今日は銀です。下から本文です。
「......アタシさ。今までで今が一番幸せだ」
「...俺もだよ。銀」
銀が成人式を迎えた時、俺達は結婚した。
俺の気持ちが恋だと気づけたのは、三ノ輪兄弟のお陰だった。
銀は全てが終わって戻ってきてからあの二人と遊んでいて、二人も第二の姉のように仲良く過ごしていた。もしかしたら俺が知らないだけで、銀は真実を話していたのかもしれない。
『兄貴は全然わかってない!!よく考えろよ!!』
『銀おねぇちゃんの時みたいに、何も言わずに終わるなんてダメだよ!!』
高校生になった鉄男と中学生になった金太郎に怒鳴られ、俺は皆との関係を見つめ直すことにした。後から聞いた話だが、この時点であいつらは俺と銀をくっつけようとしていたらしい。
見つめ直した俺は________銀に告白することにした。気づいた時には感情が溢れていた。
『......遅いんだよ』
告白したときの彼女は、涙を溢しながら笑顔だった。
それから、付き合って、プロポーズして、式をあげて。それ以上のことをして。
彼女の体は年月が経つにつれて、普通の人間に近くなっていた。理由は不明。後遺症なんかも特になし。わけがわからなかったが、安芸さんが献身的に調べを進めてくださり、一つの仮説が立てられた。
曰く、銀の体は天の神との戦いが終わった時点で人間のもので、超人的な活動を可能としていた細いながらも異常についていた筋肉が衰えていった。それが、一番可能性としては高いと言われた。

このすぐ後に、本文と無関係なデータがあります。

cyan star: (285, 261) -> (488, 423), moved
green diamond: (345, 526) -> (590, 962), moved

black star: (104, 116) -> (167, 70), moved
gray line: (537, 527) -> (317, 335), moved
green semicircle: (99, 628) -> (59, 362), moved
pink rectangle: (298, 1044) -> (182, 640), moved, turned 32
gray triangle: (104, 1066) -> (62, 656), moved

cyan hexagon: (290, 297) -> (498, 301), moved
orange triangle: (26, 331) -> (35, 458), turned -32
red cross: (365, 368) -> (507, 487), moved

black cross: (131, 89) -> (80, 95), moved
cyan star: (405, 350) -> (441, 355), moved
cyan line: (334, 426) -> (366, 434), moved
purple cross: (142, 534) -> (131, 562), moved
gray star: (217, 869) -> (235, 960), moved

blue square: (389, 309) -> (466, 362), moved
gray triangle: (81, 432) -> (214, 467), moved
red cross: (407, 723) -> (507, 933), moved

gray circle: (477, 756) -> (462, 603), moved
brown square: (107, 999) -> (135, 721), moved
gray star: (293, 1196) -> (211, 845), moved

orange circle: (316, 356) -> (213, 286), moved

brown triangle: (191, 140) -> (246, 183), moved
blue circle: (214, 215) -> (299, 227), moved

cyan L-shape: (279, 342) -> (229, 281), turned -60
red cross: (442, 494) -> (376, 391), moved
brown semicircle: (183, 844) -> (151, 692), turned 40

まぁ_______俺達が一番喜んだのは、自分達の手で子供を成せることだった。なによりそれが嬉しい。二人の空間も幸せだったが、三人に増える瞬間はきっともっと幸せなのだ。
そして、約半年と少しが過ぎる。
「頑張れ...銀」
今目の前では、出産のため苦しんでいる銀がいた。マジックミラーでこちらの姿は見れないが、俺の方からは呻いている彼女が見える。

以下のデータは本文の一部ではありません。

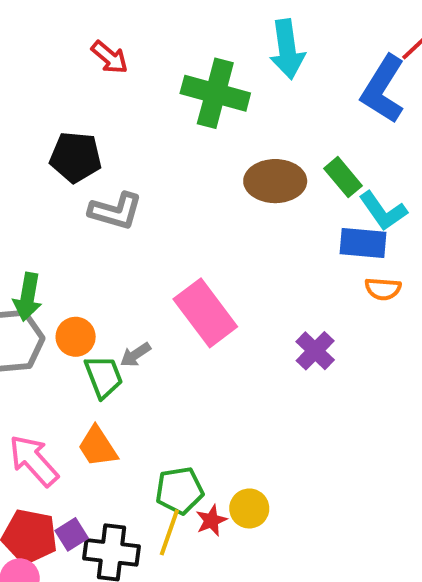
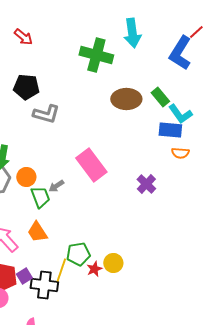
red arrow: (110, 57) -> (23, 37), moved
yellow line: (169, 532) -> (61, 270), moved

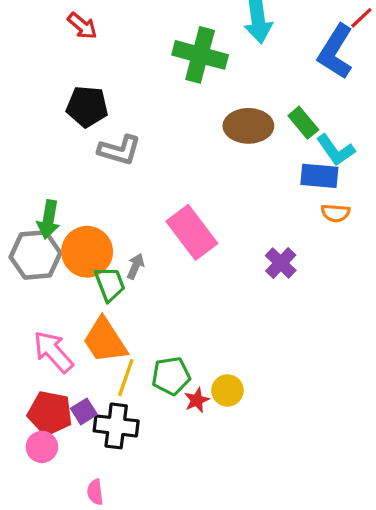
orange circle: (26, 177) -> (87, 252), size x1.6
gray arrow: (56, 186) -> (136, 266), turned 147
orange trapezoid: (37, 232) -> (105, 340), size x1.4
yellow line: (61, 270) -> (126, 378), moved

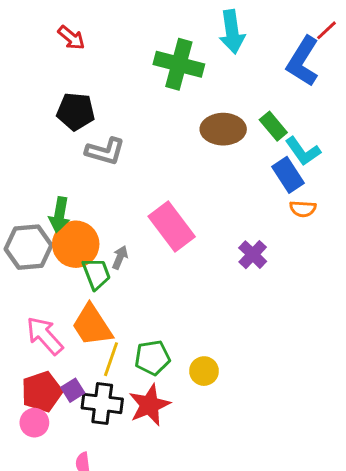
blue rectangle: (319, 176) -> (288, 175), turned 52
green arrow: (48, 219) -> (59, 215), moved
red star: (197, 400) -> (149, 405), moved, size x1.8
red pentagon: (50, 413) -> (42, 392), turned -30

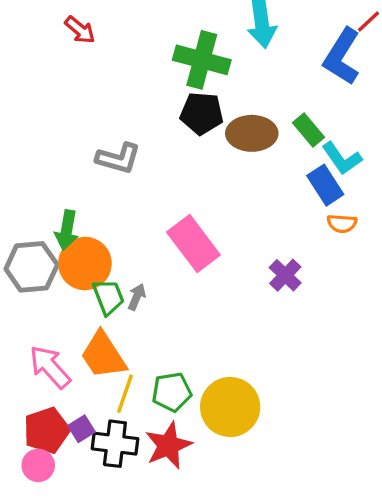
black pentagon: (76, 111) -> (202, 113), moved
gray arrow: (120, 257) -> (137, 297), moved
yellow circle: (204, 371) -> (230, 407), size x1.8

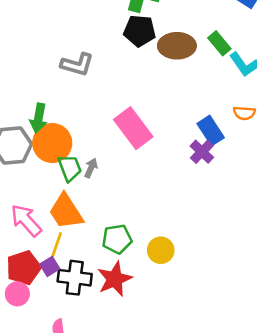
blue rectangle: (325, 185) -> (211, 131), moved
yellow line: (125, 394) -> (56, 247), moved
yellow circle: (230, 407) -> (161, 250), size x0.6

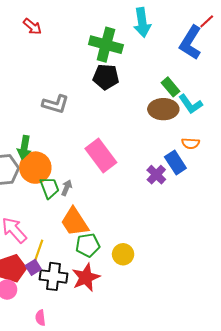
brown ellipse: (177, 46) -> (163, 109), moved
blue rectangle: (211, 131) -> (175, 163), moved
orange trapezoid: (66, 212) -> (75, 222), moved

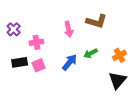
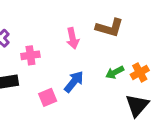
green arrow: (91, 53) -> (115, 72), moved
pink square: (39, 65) -> (48, 97), moved

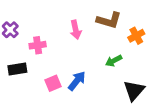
orange cross: (140, 72) -> (136, 36), moved
blue arrow: (74, 82) -> (77, 81), moved

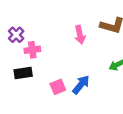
pink cross: (38, 45) -> (32, 50), moved

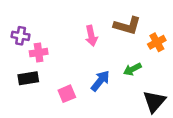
purple cross: (16, 35) -> (21, 36), turned -35
blue arrow: (81, 85) -> (100, 81), moved

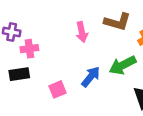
green arrow: (132, 69) -> (123, 65), size x1.5

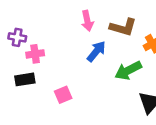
pink arrow: (82, 32) -> (87, 21), moved
blue arrow: (91, 77) -> (96, 51), moved

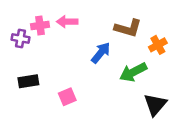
pink arrow: (87, 21) -> (67, 22), moved, turned 102
pink cross: (35, 54) -> (40, 26), moved

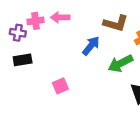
black rectangle: (28, 81) -> (23, 60), moved

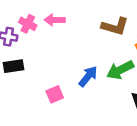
pink cross: (36, 21) -> (28, 24), turned 35
blue arrow: (91, 46) -> (88, 76), moved

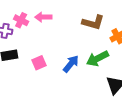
pink square: (55, 94) -> (39, 63), moved

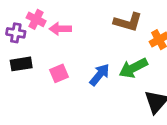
pink arrow: (43, 17) -> (60, 29), moved

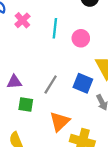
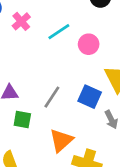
cyan line: (55, 28) -> (59, 32), turned 48

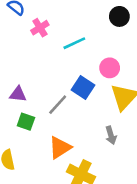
pink circle: (89, 44) -> (110, 68), moved
blue square: (90, 97) -> (83, 88), moved

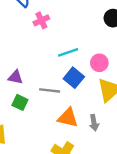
cyan line: (74, 43) -> (68, 52), moved
gray line: (58, 105) -> (50, 90), turned 48
orange triangle: (60, 148) -> (68, 118), moved, turned 40

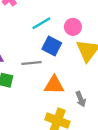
gray arrow: (94, 123) -> (81, 99), moved

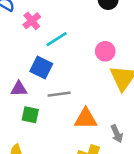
cyan line: (41, 23) -> (57, 39), moved
blue square: (52, 46) -> (41, 67), moved

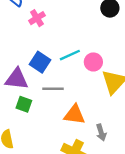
cyan line: (57, 39) -> (70, 55), moved
pink circle: (105, 51) -> (93, 62), moved
purple triangle: (19, 89) -> (17, 79), size x1.5

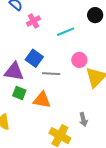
cyan line: (70, 55) -> (66, 32), moved
gray line: (53, 89) -> (51, 74), moved
orange triangle: (75, 115) -> (42, 100), moved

『お嫁さんになる夢を叶えてくれたのが、椿でよかった』
そう言ってくれた彼女が、新しい家族を迎え入れようとしている。俺は祈ることしか出来ない。
(頼む...頼む!!)
神がいないのに神頼みをして、数時間が経過した。
「......」
涙が溢れた。
銀が、無事赤ちゃんを産んだのだ。防音のため産声は聞こえないが、銀の顔が涙で濡れている。
「よかった...よかった...」
「おめでとうございます」
「ありがとうございます!!」
授かったのは女の子。きっと銀みたく可愛く、芯の入ったまっすぐな子に育つだろう。
だが、育てるのは俺達親の責任だ。
「...椿」
「どうした?」
数日後、崩してしまった体調を治した銀に林檎をあげてる時。
窓が開いていてそよ風が小学生時の髪型に戻した銀の後ろ髪を揺らしてる時。彼女が口を開いた。
「ありがとう。アタシの夢を叶えてくれて。アタシをこんなに幸せにしてくれて」
「...なに言ってんだ。これからもっと幸せになるんだよ...一緒に頑張ろう」
繋いだ手を絡める。確かな暖かみがここにある。
この手を二度と離さないと誓おう。
「...そうだな。二人で......いや、アタシ達三人で」
「...あぁ」
きっと、俺達家族ならなんだって乗り越えられる。
「じゃあ...まずはあの子の名前どうしようか?パパ?」
「パパって...間違ってないのか。候補は考えてきたぞ。まずな_________」
そよ風は、俺達を祝福しているようだった。